(Screenshot grounding data)

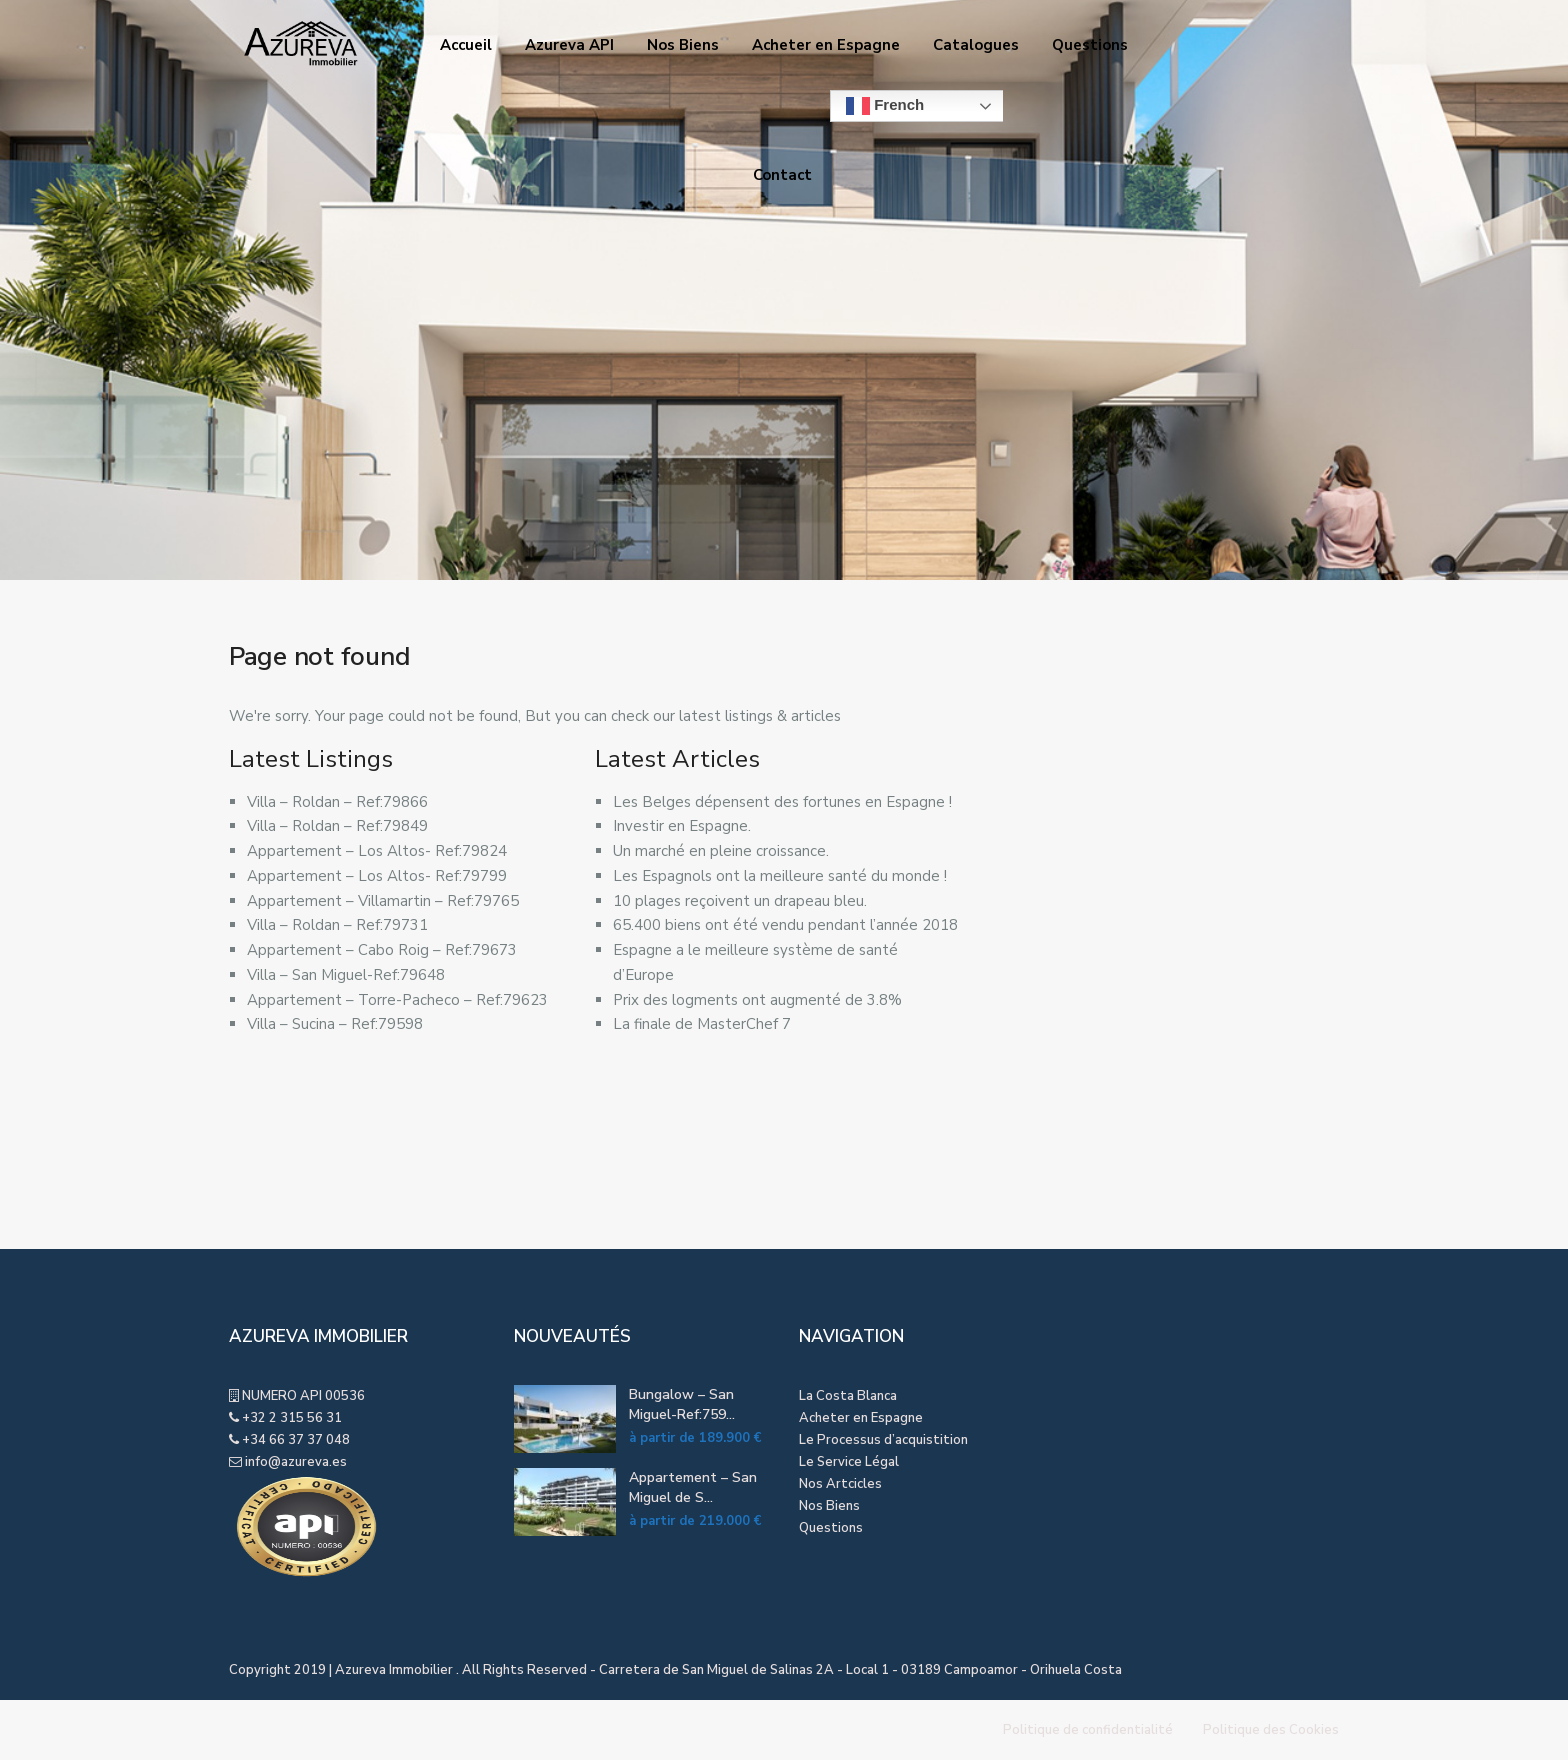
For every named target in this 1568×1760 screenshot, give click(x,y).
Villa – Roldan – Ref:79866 (337, 802)
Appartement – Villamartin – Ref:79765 (383, 901)
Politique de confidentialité (1088, 1730)
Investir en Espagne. (682, 826)
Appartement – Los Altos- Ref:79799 (377, 876)
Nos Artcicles (840, 1484)
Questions (1090, 45)
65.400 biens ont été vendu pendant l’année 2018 (785, 925)
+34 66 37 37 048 (296, 1440)
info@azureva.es (296, 1462)
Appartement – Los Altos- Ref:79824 (377, 851)
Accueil (466, 45)
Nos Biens (683, 45)
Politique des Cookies (1271, 1730)
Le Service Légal (849, 1462)
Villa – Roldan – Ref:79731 (337, 925)
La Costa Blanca (848, 1396)
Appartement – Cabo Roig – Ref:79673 (382, 950)
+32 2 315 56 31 (292, 1418)
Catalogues (976, 45)
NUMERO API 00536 (302, 1396)
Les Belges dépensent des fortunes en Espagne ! (782, 802)
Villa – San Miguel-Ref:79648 (346, 975)
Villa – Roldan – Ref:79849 (337, 826)
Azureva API (569, 45)
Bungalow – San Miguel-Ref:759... (682, 1404)
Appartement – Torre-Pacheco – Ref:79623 (397, 1000)
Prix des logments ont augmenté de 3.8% (757, 1000)
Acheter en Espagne (826, 45)
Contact (782, 175)
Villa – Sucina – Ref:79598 (335, 1024)
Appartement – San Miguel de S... (693, 1487)
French (885, 106)
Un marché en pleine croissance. (721, 851)
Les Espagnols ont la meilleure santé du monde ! (780, 876)
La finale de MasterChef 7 (702, 1024)
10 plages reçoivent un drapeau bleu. (740, 901)
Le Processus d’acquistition (883, 1440)
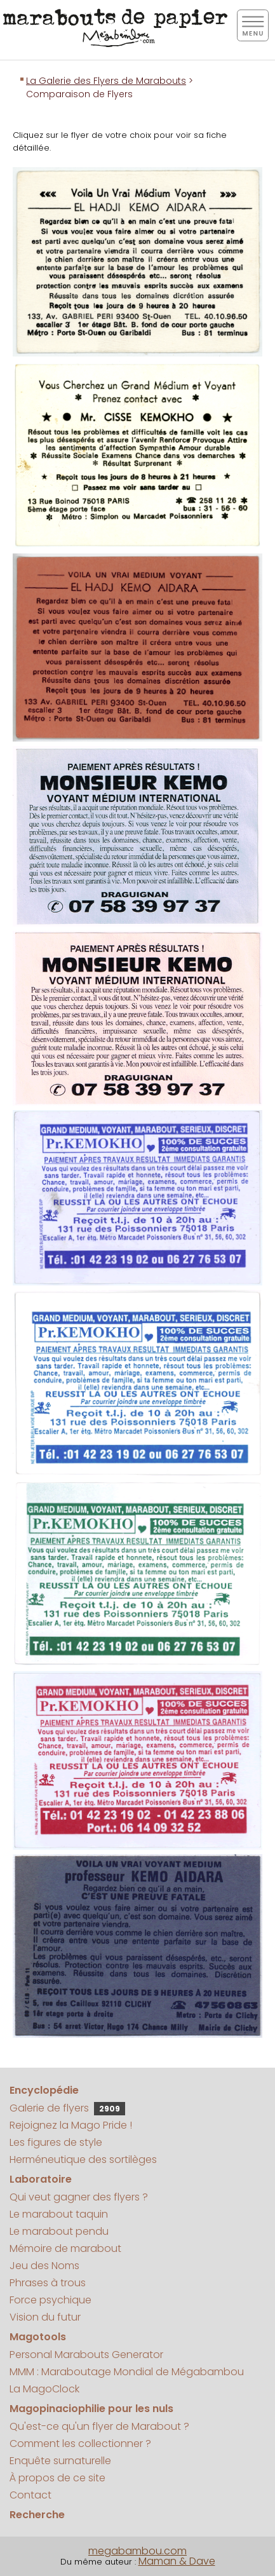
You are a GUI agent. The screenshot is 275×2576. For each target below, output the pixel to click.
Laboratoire (41, 2179)
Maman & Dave (176, 2561)
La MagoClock (44, 2389)
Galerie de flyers (67, 2108)
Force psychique (50, 2300)
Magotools (38, 2336)
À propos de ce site (57, 2478)
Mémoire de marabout (65, 2248)
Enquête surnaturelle (60, 2460)
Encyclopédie (44, 2090)
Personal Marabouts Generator (86, 2354)
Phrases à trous (48, 2282)
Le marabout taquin (59, 2214)
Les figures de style (56, 2142)
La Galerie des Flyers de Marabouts (106, 80)
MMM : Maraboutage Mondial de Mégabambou (127, 2371)
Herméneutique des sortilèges (83, 2159)
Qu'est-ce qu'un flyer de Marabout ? (99, 2426)
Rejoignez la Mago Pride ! (71, 2125)
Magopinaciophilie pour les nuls (91, 2408)
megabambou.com (137, 2551)
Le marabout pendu (59, 2231)
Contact (30, 2495)
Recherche (37, 2514)
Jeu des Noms (44, 2265)
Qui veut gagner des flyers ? (79, 2197)
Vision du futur (45, 2317)
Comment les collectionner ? (80, 2443)
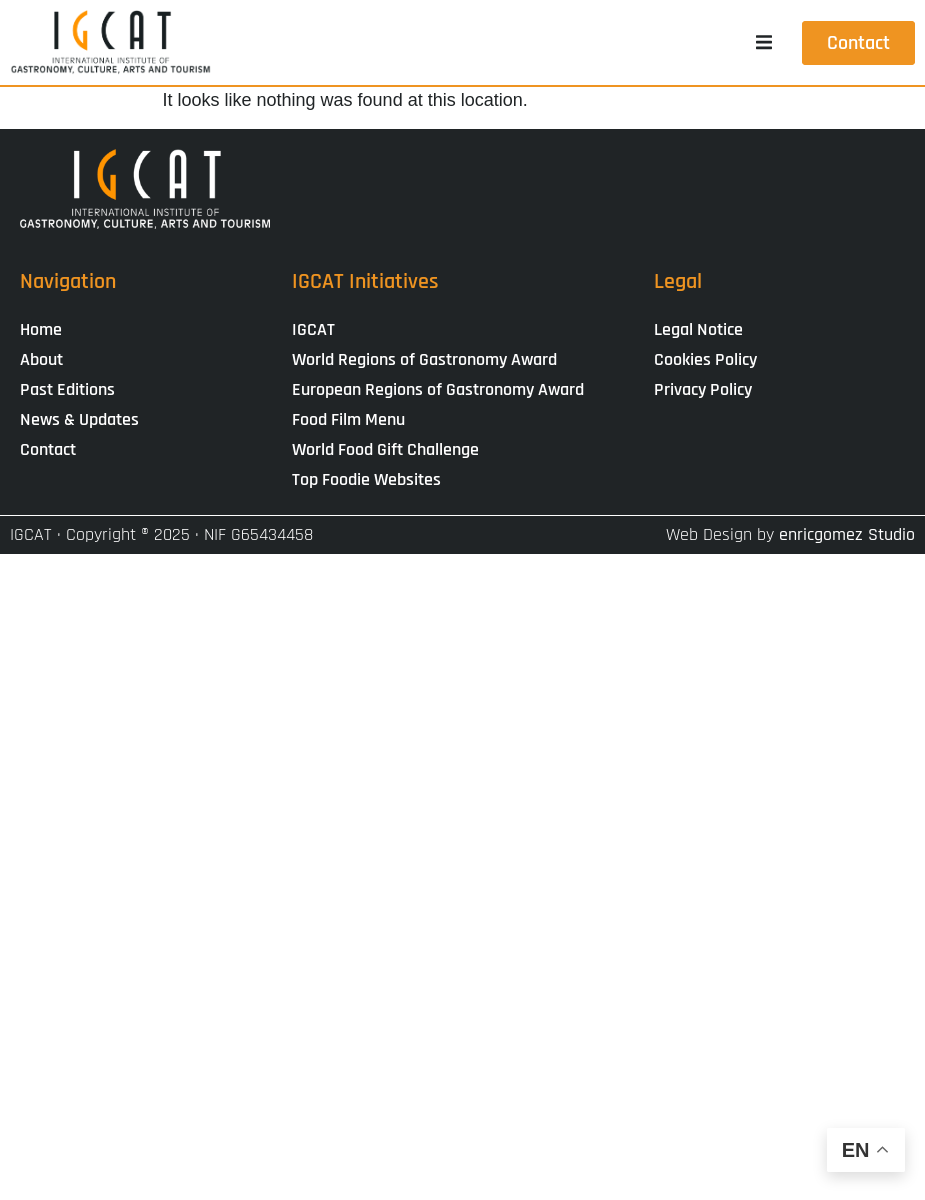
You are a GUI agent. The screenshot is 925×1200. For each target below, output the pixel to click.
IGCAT (313, 329)
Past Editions (67, 389)
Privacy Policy (703, 389)
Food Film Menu (348, 419)
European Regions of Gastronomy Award (438, 389)
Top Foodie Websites (366, 479)
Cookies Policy (705, 359)
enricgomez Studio (847, 534)
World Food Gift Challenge (385, 449)
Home (41, 329)
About (41, 359)
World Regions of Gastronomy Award (424, 359)
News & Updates (79, 419)
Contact (48, 449)
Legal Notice (698, 329)
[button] (764, 43)
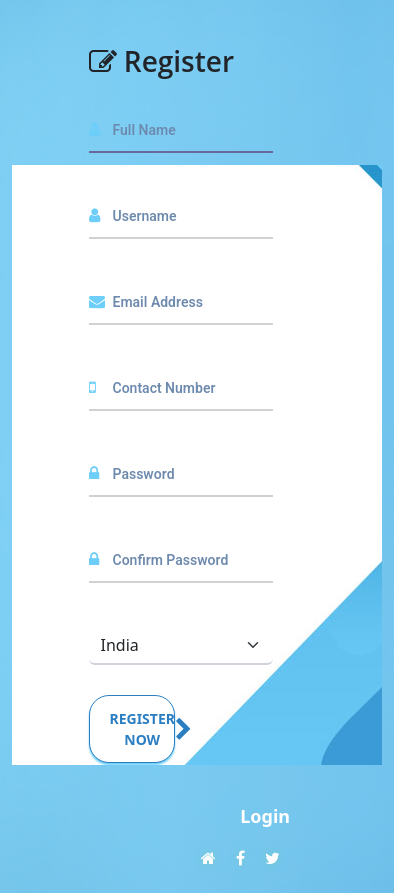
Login (265, 816)
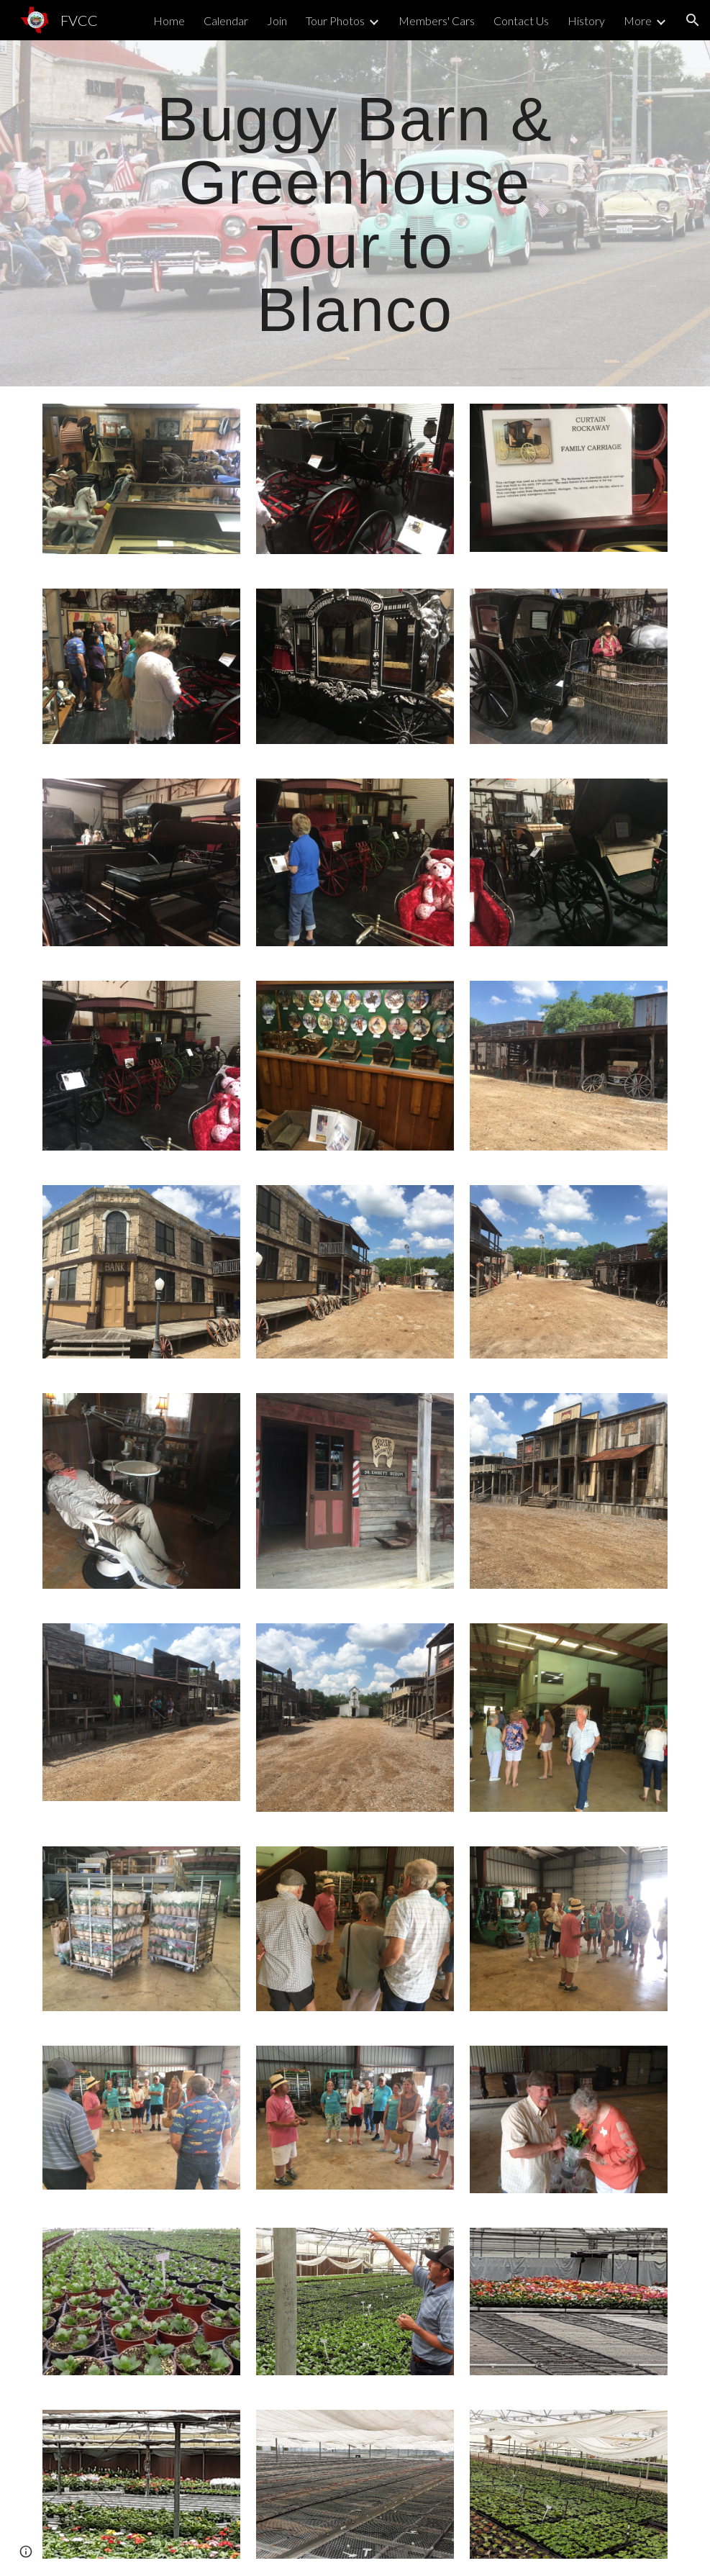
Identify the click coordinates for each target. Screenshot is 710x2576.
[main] (355, 213)
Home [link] (169, 20)
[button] (692, 20)
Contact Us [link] (521, 20)
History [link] (586, 20)
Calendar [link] (226, 20)
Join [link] (277, 20)
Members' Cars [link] (437, 20)
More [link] (638, 20)
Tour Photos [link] (335, 20)
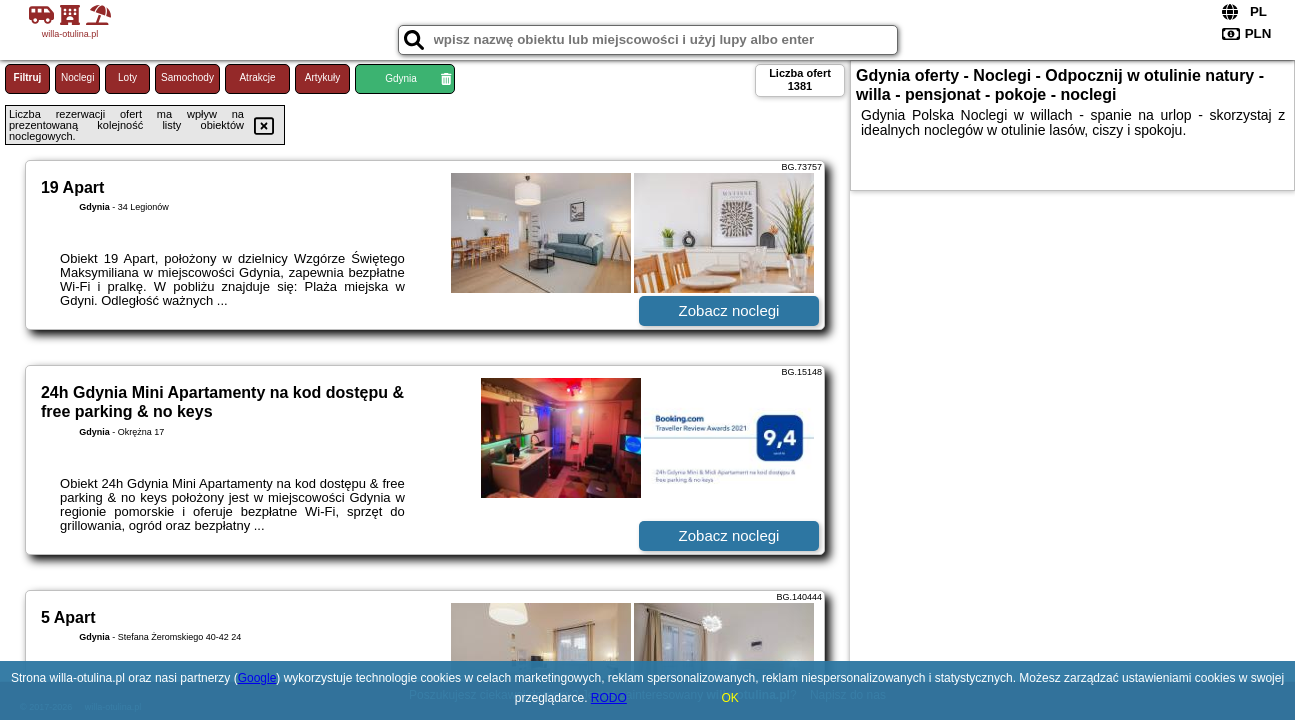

» The task
Copy the lines from the entries above in which the word "target" appears.

» Output for this exercise
For every named target in this 1568×1760 screenshot, give click(x,y).
You are a GUI agent. The screenshot is 275×2576. For each target below, output the pixel to click.
You are a GUI agent. The screenshot is 925×1200. For each target below, output the pixel to click.
Identify the click coordinates for each target. Screenshot is 710x2576.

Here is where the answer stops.